Return-oriented programming, or ROP, is a clever technique used to get around the NX (No-eXecute) and DEP (Data Execution Prevention) mitigations in modern CPUs and operating systems. Traditionally, exploiting a vulnerable program has consisted of the following:
Find a programming error in the application (for example, Adobe Flash) that allows specially crafted input to overflow or otherwise corrupt an allocated region in memory.
Inject executable code (shellcode) into the program’s memory
Transfer control to this new code by overwriting control information such as a return address on the call stack.
With this technique, simply opening a document or media file results in arbitrary code being executed on the target’s system. The attacker has control and can download additional malware, exfiltrate information, install spyware or hooks for persistence, etc.
Here's a simple example of a program vulnerable to a memory corruption attack. The attack takes advantage of the insecure gets() function, which reads a string from the console and writes it to a specified location in memory without checking whether there is enough space available.
When the function buggy() is called, the computer stores the return address (the next instruction in main() following the function call) on the program's call stack in memory.
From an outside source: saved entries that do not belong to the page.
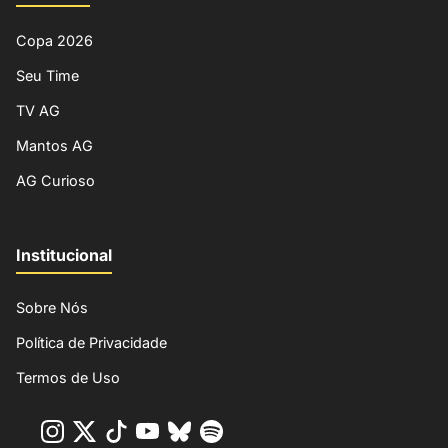
Copa 2026
Seu Time
TV AG
Mantos AG
AG Curioso
Institucional
Sobre Nós
Política de Privacidade
Termos de Uso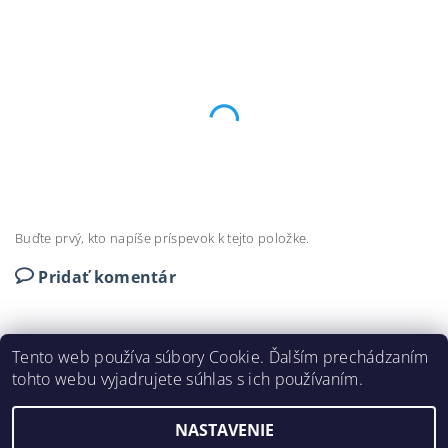
Buďte prvý, kto napíše príspevok k tejto položke.
Pridať komentár
Tento web používa súbory Cookie. Ďalším prechádzaním
tohto webu vyjadrujete súhlas s ich používaním.
DEKORAČNÉ LIŠTY © 2024
NASTAVENIE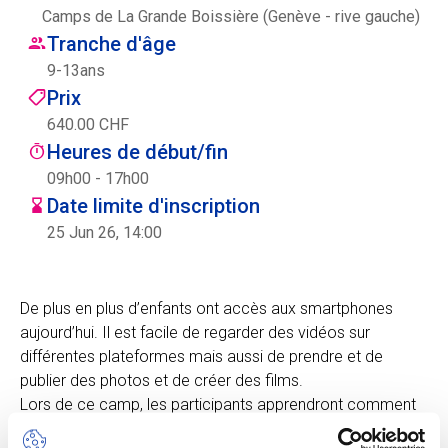
Camps de La Grande Boissière (Genève - rive gauche)
Centre des arts
Tranche d'âge
9
-
13
ans
Institute
Prix
640.00 CHF
Heures de début/fin
Contact
09h00 - 17h00
Date limite d'inscription
Panier
25 Jun 26, 14:00
Se connecter
De plus en plus d’enfants ont accès aux smartphones
aujourd’hui. Il est facile de regarder des vidéos sur
différentes plateformes mais aussi de prendre et de
EN
FR
publier des photos et de créer des films.
Lors de ce camp, les participants apprendront comment
prendre des photos et faire des vidéos de qualité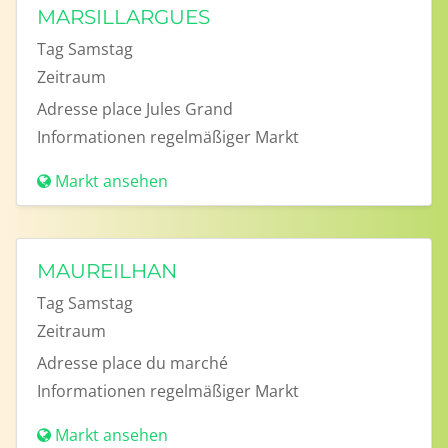
MARSILLARGUES
Tag
Samstag
Zeitraum
Adresse
place Jules Grand
Informationen
regelmäßiger Markt
Markt ansehen
MAUREILHAN
Tag
Samstag
Zeitraum
Adresse
place du marché
Informationen
regelmäßiger Markt
Markt ansehen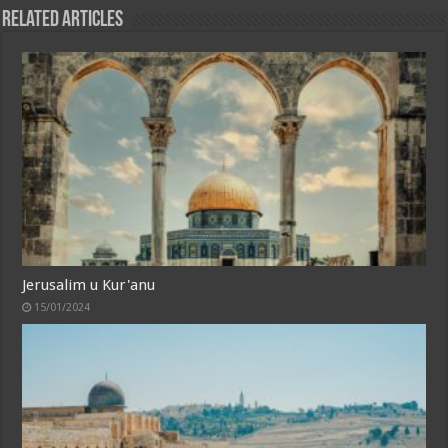
Related Articles
Jerusalim u Kur'anu
15/01/2024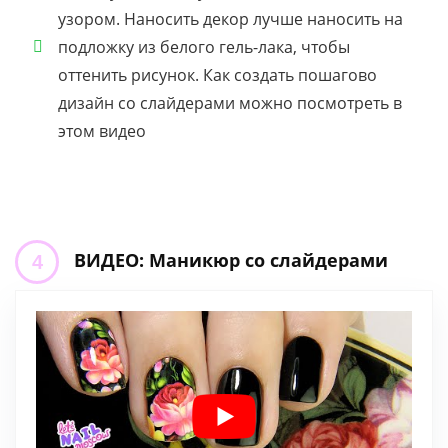
узором. Наносить декор лучше наносить на
подложку из белого гель-лака, чтобы
оттенить рисунок. Как создать пошагово
дизайн со слайдерами можно посмотреть в
этом видео
ВИДЕО: Маникюр со слайдерами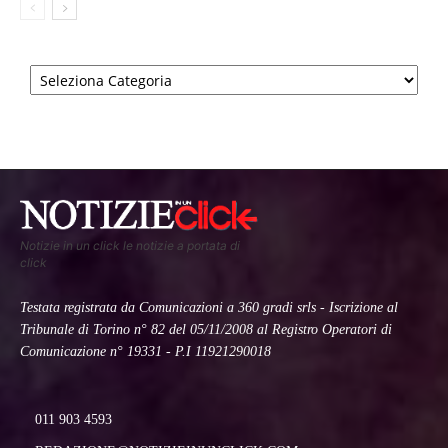
Categorie
Notizie in un click le notizie a portata di
click
Testata registrata da Comunicazioni a 360 gradi srls - Iscrizione al
Tribunale di Torino n° 82 del 05/11/2008 al Registro Operatori di
Comunicazione n° 19331 - P.I 11921290018
011 903 4593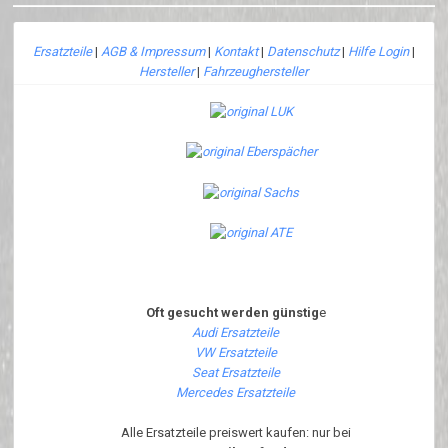
Ersatzteile
|
AGB & Impressum
|
Kontakt
|
Datenschutz
|
Hilfe Login
|
Hersteller
|
Fahrzeughersteller
Oft gesucht werden günstig
e
Audi Ersatzteile
VW Ersatzteile
Seat Ersatzteile
Mercedes Ersatzteile
Alle Ersatzteile preiswert kaufen: nur bei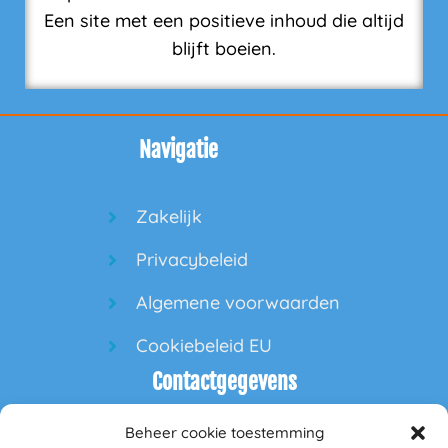
Een site met een positieve inhoud die altijd
blijft boeien.
Navigatie
Zakelijk
Privacybeleid
Algemene voorwaarden
Cookiebeleid EU
Contactgegevens
Beheer cookie toestemming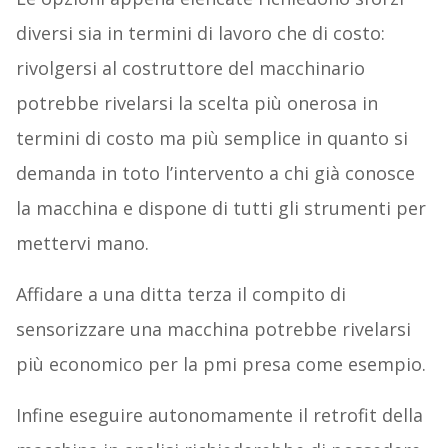
diversi sia in termini di lavoro che di costo:
rivolgersi al costruttore del macchinario
potrebbe rivelarsi la scelta più onerosa in
termini di costo ma più semplice in quanto si
demanda in toto l’intervento a chi già conosce
la macchina e dispone di tutti gli strumenti per
mettervi mano.
Affidare a una ditta terza il compito di
sensorizzare una macchina potrebbe rivelarsi
più economico per la pmi presa come esempio.
Infine eseguire autonomamente il retrofit della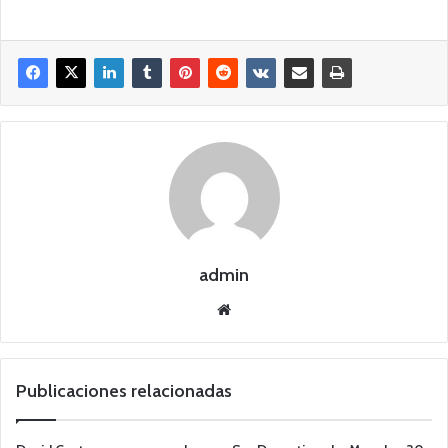
admin
Siti
o
we
b
Publicaciones relacionadas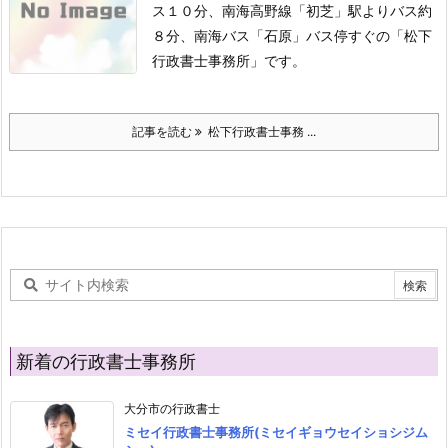
ス１０分、南海高野線「初芝」駅よりバス約
８分、南海バス「石原」バス停すぐの「松下
行政書士事務所」です。
記事を読む
松下行政書士事務 ...
新着の行政書士事務所
大分市の行政書士
ミセイ行政書士事務所(ミセイギョウセイショシジム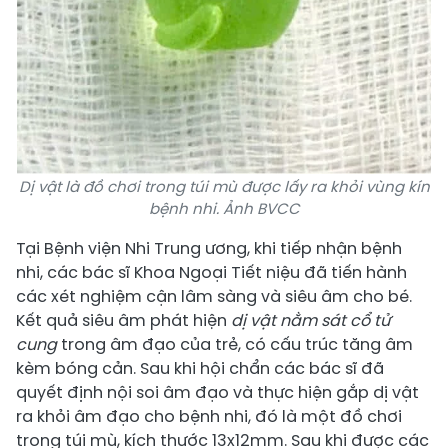
Dị vật là đồ chơi trong túi mù được lấy ra khỏi vùng kín
bệnh nhi. Ảnh BVCC
Tại Bệnh viện Nhi Trung ương, khi tiếp nhận bệnh
nhi, các bác sĩ Khoa Ngoại Tiết niệu đã tiến hành
các xét nghiệm cận lâm sàng và siêu âm cho bé.
Kết quả siêu âm phát hiện
dị vật nằm sát cổ tử
cung
trong âm đạo của trẻ, có cấu trúc tăng âm
kèm bóng cản. Sau khi hội chẩn các bác sĩ đã
quyết định nội soi âm đạo và thực hiện gắp dị vật
ra khỏi âm đạo cho bệnh nhi, đó là một đồ chơi
trong túi mù, kích thước 13x12mm. Sau khi được các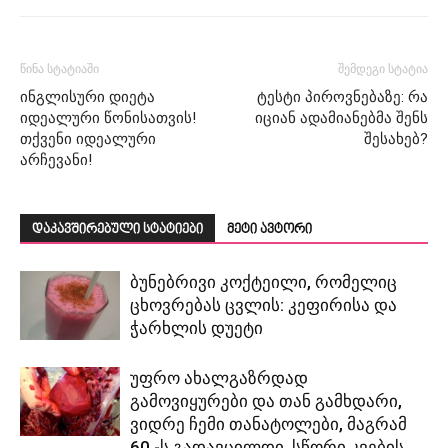
წინა სტატიაში
შემდეგი სტატია
ინგლისური დიეტა
ტესტი პიროვნებაზე: რა
იდეალური წონისათვის!
იციან ადამიანებმა შენს
თქვენი იდეალური
შესახებ?
არჩევანი!
დაკავშირებული სტატიები
მეტი ავტორი
ბუნებრივი კოქტეილი, რომელიც
ცხოვრებას ცვლის: კეფირისა და
ჭარხლის დუეტი
უფრო ახალგაზრდად
გამოვიყურები და თან გამხდარი,
ვიდრე ჩემი თანატოლები, მაგრამ
60 -ს გადავცილდი. სწორი კვების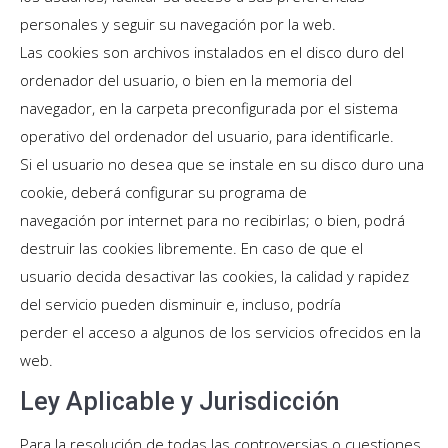
personales y seguir su navegación por la web.
Las cookies son archivos instalados en el disco duro del
ordenador del usuario, o bien en la memoria del
navegador, en la carpeta preconfigurada por el sistema
operativo del ordenador del usuario, para identificarle.
Si el usuario no desea que se instale en su disco duro una
cookie, deberá configurar su programa de
navegación por internet para no recibirlas; o bien, podrá
destruir las cookies libremente. En caso de que el
usuario decida desactivar las cookies, la calidad y rapidez
del servicio pueden disminuir e, incluso, podría
perder el acceso a algunos de los servicios ofrecidos en la
web.
Ley Aplicable y Jurisdicción
Para la resolución de todas las controversias o cuestiones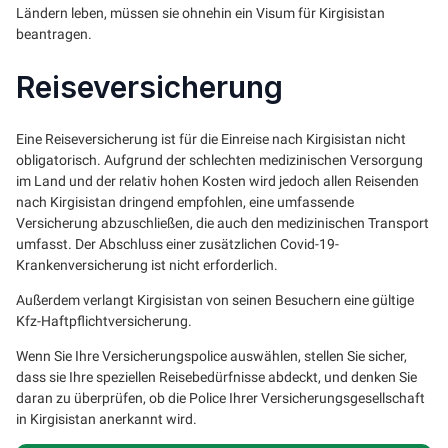
Ländern leben, müssen sie ohnehin ein Visum für Kirgisistan
beantragen.
Reiseversicherung
Eine Reiseversicherung ist für die Einreise nach Kirgisistan nicht
obligatorisch. Aufgrund der schlechten medizinischen Versorgung
im Land und der relativ hohen Kosten wird jedoch allen Reisenden
nach Kirgisistan dringend empfohlen, eine umfassende
Versicherung abzuschließen, die auch den medizinischen Transport
umfasst. Der Abschluss einer zusätzlichen Covid-19-
Krankenversicherung ist nicht erforderlich.
Außerdem verlangt Kirgisistan von seinen Besuchern eine gültige
Kfz-Haftpflichtversicherung.
Wenn Sie Ihre Versicherungspolice auswählen, stellen Sie sicher,
dass sie Ihre speziellen Reisebedürfnisse abdeckt, und denken Sie
daran zu überprüfen, ob die Police Ihrer Versicherungsgesellschaft
in Kirgisistan anerkannt wird.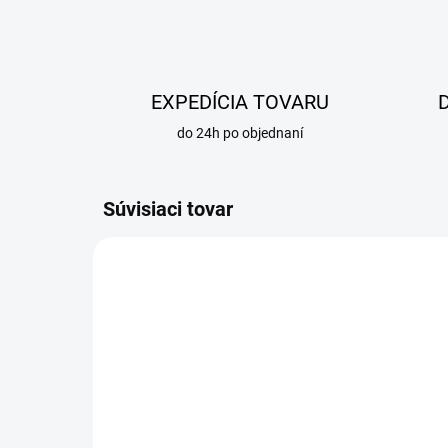
EXPEDÍCIA TOVARU
do 24h po objednaní
Súvisiaci tovar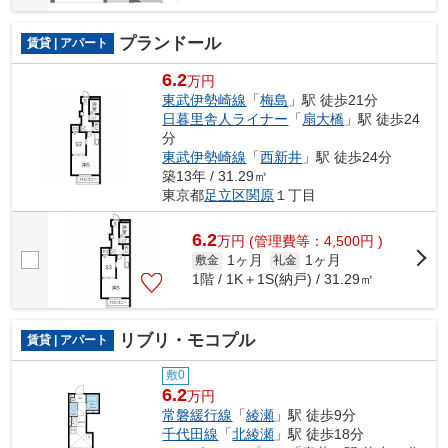
プランドール
賃貸 | アパート
6.2
万円
東武伊勢崎線
「
梅島
」駅 徒歩21分
日暮里舎人ライナー
「
扇大橋
」駅 徒歩24
分
東武伊勢崎線
「
西新井
」駅 徒歩24分
築13年 / 31.29㎡
東京都
足立区
関原
１丁目
6.2
万
円
(管理費等：4,500円 )
1ヶ月
1ヶ月
敷金
礼金
1階 / 1K＋1S(納戸) / 31.29㎡
リブリ・モコプル
賃貸 | アパート
敷0
6.2
万円
常磐緩行線
「
綾瀬
」駅 徒歩9分
千代田線
「
北綾瀬
」駅 徒歩18分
After buggy() finishes, the program execution should return to the address 0x00401047 (seen reversed here in the program's memory because x86 is a little-Endian architecture).
The name entered by the user is also stored on the stack in the 8 characters allocated for 'str'.
But if we enter more than 8 characters, the gets() function will happily overwrite adjacent memory:
Note that the final two characters -- the final 'n' in Langton and the null character used to indicate the end of the string -- have clobbered half of the return address. The result is a crash as the control jumps to the garbled address 0x0040006E. But an attacker can go further by including executable shell code in the input string and overwriting the original return address so that program control now jumps to the attacker's own code.
NX (No-eXecute) and DEP (Data Execution Prevention) counter this type of exploit by ensuring at the hardware level that a given section of memory is writable or executable, but not both. Even if the attacker finds a memory vulnerability and injects shellcode, the CPU will refuse to execute those instructions. Return-oriented programming gets past this limitation by (mis)using the existing code in the application in ways that were not intended.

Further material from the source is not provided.